### WORK INSTRUCTION
Using the data that follows, give again word for word the lines between the one holding "Why are they" and the one holding "THE POWER PAIR.", inclusive. Omit the pictures.

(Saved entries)
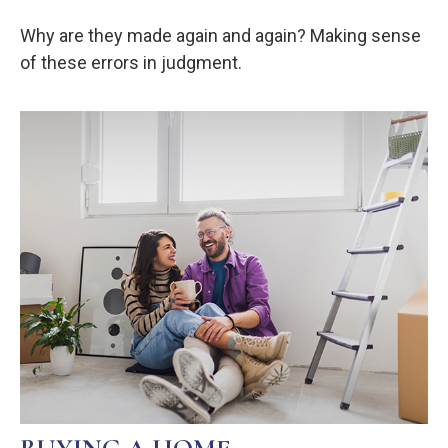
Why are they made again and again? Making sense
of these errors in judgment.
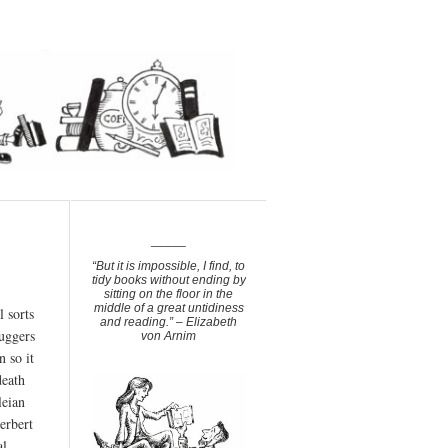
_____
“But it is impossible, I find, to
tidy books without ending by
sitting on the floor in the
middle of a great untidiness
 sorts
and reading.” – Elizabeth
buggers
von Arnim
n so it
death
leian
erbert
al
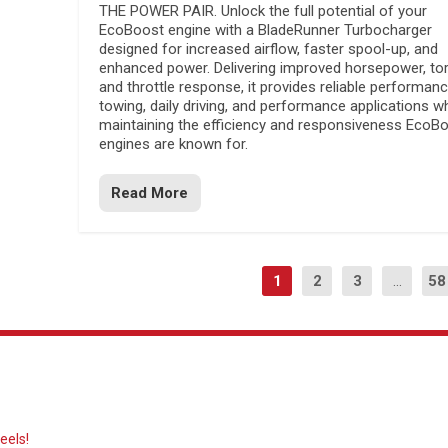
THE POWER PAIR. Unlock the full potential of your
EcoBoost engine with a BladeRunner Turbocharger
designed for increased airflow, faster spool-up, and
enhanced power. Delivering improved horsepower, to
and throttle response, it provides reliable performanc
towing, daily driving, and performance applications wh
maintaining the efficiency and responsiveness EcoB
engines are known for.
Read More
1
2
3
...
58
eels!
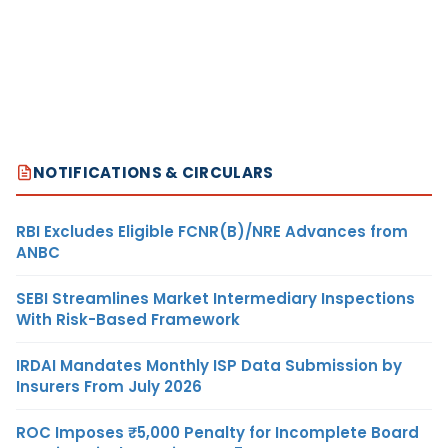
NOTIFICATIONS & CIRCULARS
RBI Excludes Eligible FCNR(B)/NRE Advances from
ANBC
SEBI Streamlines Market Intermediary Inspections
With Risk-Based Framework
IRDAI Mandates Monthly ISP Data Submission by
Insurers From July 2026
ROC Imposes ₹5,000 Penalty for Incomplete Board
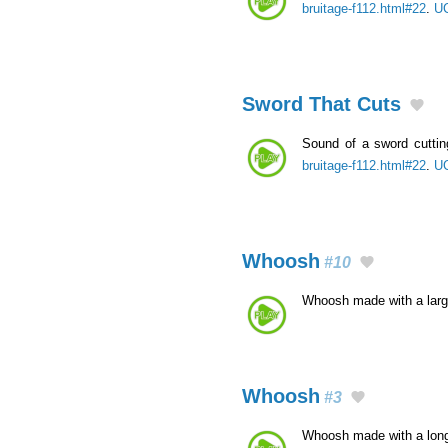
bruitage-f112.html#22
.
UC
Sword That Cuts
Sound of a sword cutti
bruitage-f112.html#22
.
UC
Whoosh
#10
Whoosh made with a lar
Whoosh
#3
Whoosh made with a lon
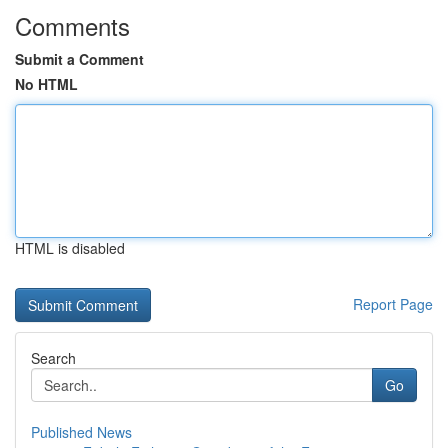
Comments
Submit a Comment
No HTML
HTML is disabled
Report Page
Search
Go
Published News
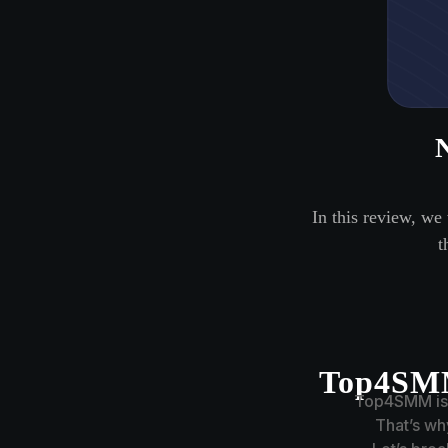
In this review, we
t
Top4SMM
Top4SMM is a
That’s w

--

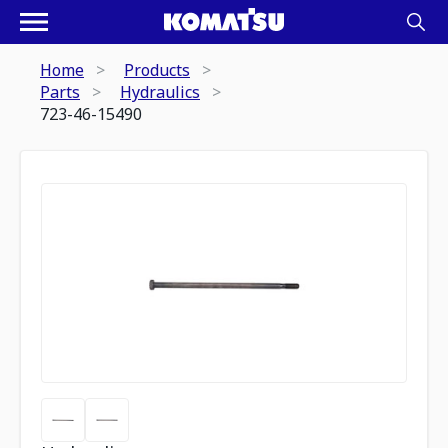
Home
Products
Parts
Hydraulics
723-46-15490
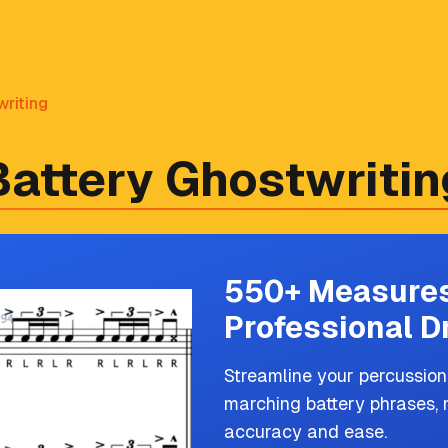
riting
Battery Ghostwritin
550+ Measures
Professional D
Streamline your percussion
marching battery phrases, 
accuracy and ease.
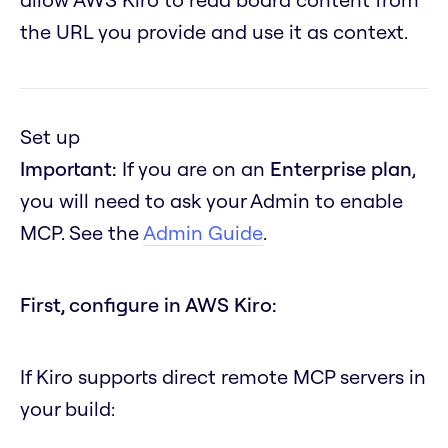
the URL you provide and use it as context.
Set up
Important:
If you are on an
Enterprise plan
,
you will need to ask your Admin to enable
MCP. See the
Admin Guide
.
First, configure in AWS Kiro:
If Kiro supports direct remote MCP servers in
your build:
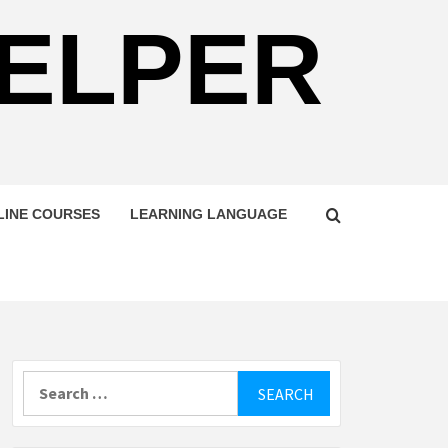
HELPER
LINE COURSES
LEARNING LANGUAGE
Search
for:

### ANSWER SECTION
Why are they made again and again? Making sense
of these errors in judgment.
_____
“But it is impossible, I find, to
tidy books without ending by
sitting on the floor in the
middle of a great untidiness
 sorts
and reading.” – Elizabeth
buggers
von Arnim
n so it
death
leian
erbert
al
THE POWER PAIR. Unlock the full potential of your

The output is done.